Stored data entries
=== Section Start ===
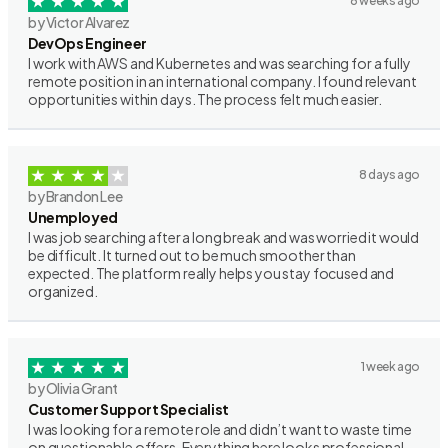
6 weeks ago
by Victor Alvarez
DevOps Engineer
I work with AWS and Kubernetes and was searching for a fully
remote position in an international company. I found relevant
opportunities within days. The process felt much easier.
8 days ago
by Brandon Lee
Unemployed
I was job searching after a long break and was worried it would
be difficult. It turned out to be much smoother than
expected. The platform really helps you stay focused and
organized.
1 week ago
by Olivia Grant
Customer Support Specialist
I was looking for a remote role and didn’t want to waste time
on questionable offers. Everything here looks professional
=== Section End ===
What is needed is each line of the entries that contains the word "searching".

I work with AWS and Kubernetes and was searching for a fully
I was job searching after a long break and was worried it would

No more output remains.